PROBLEM TO SOLVE
Nothing but the lines from the one containing "Addi­tion­al­ly, the sto­ry" through the end of the entries below should appear in your answer, transcribed exactly; please drop the pictures.

EXERCISE MATERIAL
------------------------------------------------------------------------

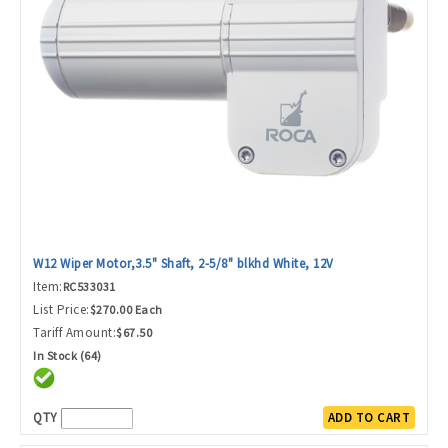
W12 Wiper Motor,3.5" Shaft, 2-5/8" blkhd White, 12V
Item:
RC533031
List Price:
$270.00 Each
Tariff Amount:
$67.50
In Stock (64)
QTY
ADD TO CART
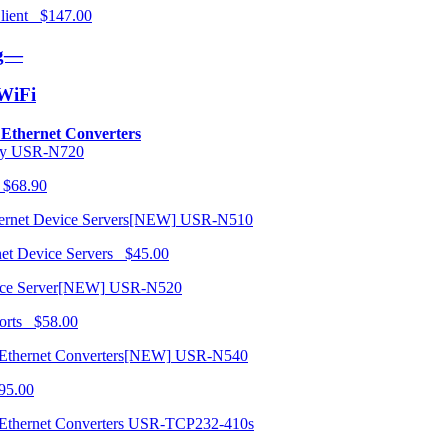
 Client $147.00
ng—
/WiFi
o Ethernet Converters
USR-N720
 $68.90
USR-N510
net Device Servers $45.00
USR-N520
orts $58.00
USR-N540
95.00
USR-TCP232-410s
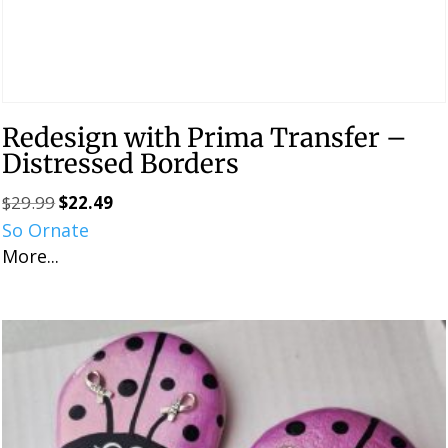
Redesign with Prima Transfer –
Distressed Borders
$
29.99
$
22.49
Original
Current
So Ornate
price
price
More...
was:
is:
$29.99.
$22.49.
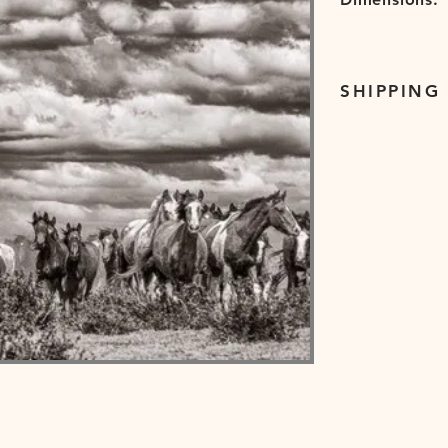
SHIPPING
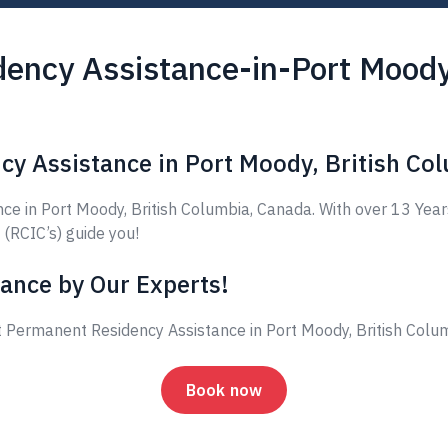
ency Assistance-in-Port Moody,
cy Assistance in Port Moody, British Co
 in Port Moody, British Columbia, Canada. With over 13 Year
 (RCIC’s) guide you!
ance by Our Experts!
 Permanent Residency Assistance in Port Moody, British Colu
Book now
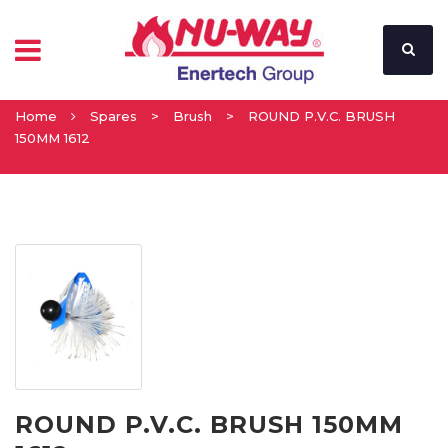
Home
Spares
>
Brush
>
ROUND P.V.C. BRUSH
150MM 1612
ROUND P.V.C. BRUSH 150MM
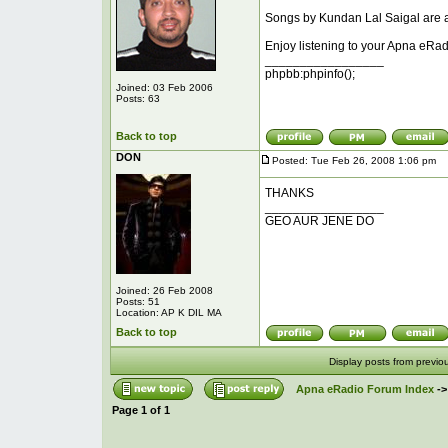
Songs by Kundan Lal Saigal are ad
Enjoy listening to your Apna eRad
_________________
phpbb:phpinfo();
Joined: 03 Feb 2006
Posts: 63
Back to top
DON
Posted: Tue Feb 26, 2008 1:06 pm
P
THANKS
_________________
GEO AUR JENE DO
Joined: 26 Feb 2008
Posts: 51
Location: AP K DIL MA
Back to top
Display posts from previo
Apna eRadio Forum Index
-
Page
1
of
1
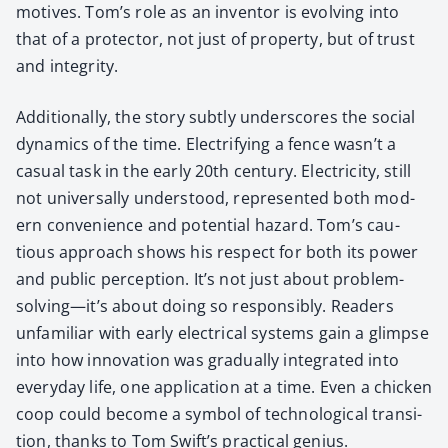
motives. Tom’s role as an inven­tor is evolv­ing into
that of a pro­tec­tor, not just of prop­er­ty, but of trust
and integri­ty.
Addi­tion­al­ly, the sto­ry sub­tly under­scores the social
dynam­ics of the time. Elec­tri­fy­ing a fence wasn’t a
casu­al task in the ear­ly 20th cen­tu­ry. Elec­tric­i­ty, still
not uni­ver­sal­ly under­stood, rep­re­sent­ed both mod­
ern con­ve­nience and poten­tial haz­ard. Tom’s cau­
tious approach shows his respect for both its pow­er
and pub­lic per­cep­tion. It’s not just about problem-
solving—it’s about doing so respon­si­bly. Read­ers
unfa­mil­iar with ear­ly elec­tri­cal sys­tems gain a glimpse
into how inno­va­tion was grad­u­al­ly inte­grat­ed into
every­day life, one appli­ca­tion at a time. Even a chick­en
coop could become a sym­bol of tech­no­log­i­cal tran­si­
tion, thanks to Tom Swift’s prac­ti­cal genius.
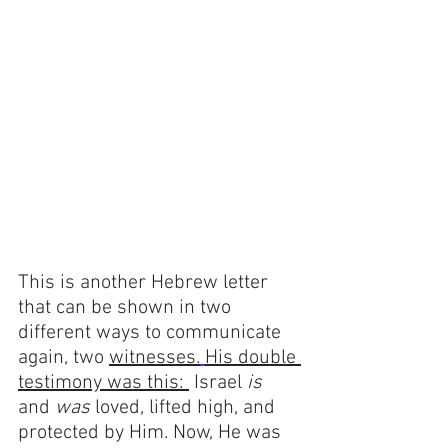
This is another Hebrew letter 
that can be shown in two 
different ways to communicate 
again, two 
witnesses.
His double 
testimony was this: 
 Israel 
is 
and 
was 
loved, lifted high, and 
protected by Him. Now, He was 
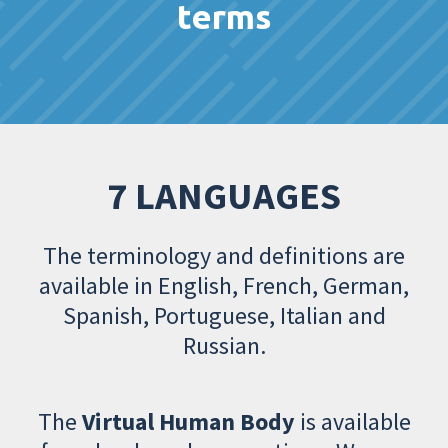
terms
7 LANGUAGES
The terminology and definitions are
available in English, French, German,
Spanish, Portuguese, Italian and
Russian.
The
Virtual Human Body
is available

------------------------------------------------------------------------

WRITTEN SOLUTION
Addi­tion­al­ly, the sto­ry sub­tly under­scores the social
dynam­ics of the time. Elec­tri­fy­ing a fence wasn’t a
casu­al task in the ear­ly 20th cen­tu­ry. Elec­tric­i­ty, still
not uni­ver­sal­ly under­stood, rep­re­sent­ed both mod­
ern con­ve­nience and poten­tial haz­ard. Tom’s cau­
tious approach shows his respect for both its pow­er
and pub­lic per­cep­tion. It’s not just about problem-
solving—it’s about doing so respon­si­bly. Read­ers
unfa­mil­iar with ear­ly elec­tri­cal sys­tems gain a glimpse
into how inno­va­tion was grad­u­al­ly inte­grat­ed into
every­day life, one appli­ca­tion at a time. Even a chick­en
coop could become a sym­bol of tech­no­log­i­cal tran­si­
tion, thanks to Tom Swift’s prac­ti­cal genius.
This is another Hebrew letter 
that can be shown in two 
different ways to communicate 
again, two 
witnesses.
His double 
testimony was this: 
 Israel 
is 
and 
was 
loved, lifted high, and 
protected by Him. Now, He was 
terms
7 LANGUAGES
The terminology and definitions are
available in English, French, German,
Spanish, Portuguese, Italian and
Russian.
The
Virtual Human Body
is available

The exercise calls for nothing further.